• [Work instruction]
Only the pictures are dropped; the lines of the material that follow are returned exactly.

(Available data Opens)

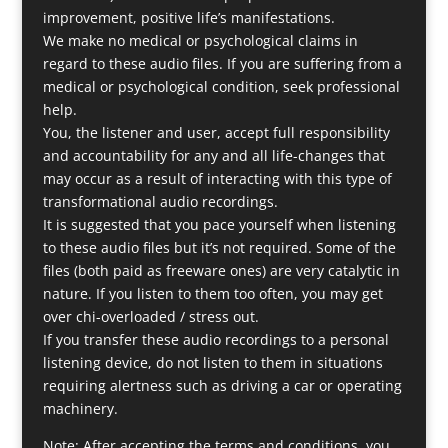
improvement, positive life’s manifestations.
We make no medical or psychological claims in
regard to these audio files. If you are suffering from a
medical or psychological condition, seek professional
help.
You, the listener and user, accept full responsibility
and accountability for any and all life-changes that
may occur as a result of interacting with this type of
transformational audio recordings.
It is suggested that you pace yourself when listening
to these audio files but it’s not required. Some of the
files (both paid as freeware ones) are very catalytic in
nature. If you listen to them too often, you may get
over chi-overloaded / stress out.
If you transfer these audio recordings to a personal
listening device, do not listen to them in situations
requiring alertness such as driving a car or operating
machinery.
Note: After accepting the terms and conditions, you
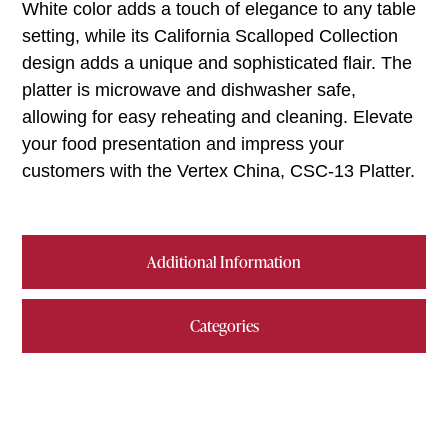
White color adds a touch of elegance to any table
setting, while its California Scalloped Collection
design adds a unique and sophisticated flair. The
platter is microwave and dishwasher safe,
allowing for easy reheating and cleaning. Elevate
your food presentation and impress your
customers with the Vertex China, CSC-13 Platter.
Additional Information
Categories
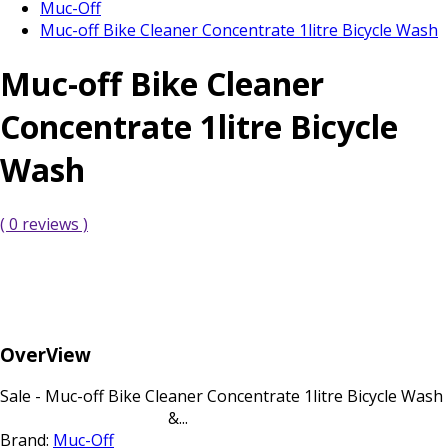
Muc-Off
Muc-off Bike Cleaner Concentrate 1litre Bicycle Wash
Muc-off Bike Cleaner
Concentrate 1litre Bicycle
Wash
( 0 reviews )
OverView
Sale - Muc-off Bike Cleaner Concentrate 1litre Bicycle Wash
&...
Brand:
Muc-Off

(Available data Closes)

• [Exercise answer]
improvement, positive life’s manifestations.
We make no medical or psychological claims in
regard to these audio files. If you are suffering from a
medical or psychological condition, seek professional
help.
You, the listener and user, accept full responsibility
and accountability for any and all life-changes that
may occur as a result of interacting with this type of
transformational audio recordings.
It is suggested that you pace yourself when listening
to these audio files but it’s not required. Some of the
files (both paid as freeware ones) are very catalytic in
nature. If you listen to them too often, you may get
over chi-overloaded / stress out.
If you transfer these audio recordings to a personal
listening device, do not listen to them in situations
requiring alertness such as driving a car or operating
machinery.
Note: After accepting the terms and conditions, you
White color adds a touch of elegance to any table
setting, while its California Scalloped Collection
design adds a unique and sophisticated flair. The
platter is microwave and dishwasher safe,
allowing for easy reheating and cleaning. Elevate
your food presentation and impress your
customers with the Vertex China, CSC-13 Platter.
Additional Information
Categories
Muc-Off
Muc-off Bike Cleaner Concentrate 1litre Bicycle Wash
Muc-off Bike Cleaner
Concentrate 1litre Bicycle
Wash
( 0 reviews )
OverView
Sale - Muc-off Bike Cleaner Concentrate 1litre Bicycle Wash
&...
Brand:
Muc-Off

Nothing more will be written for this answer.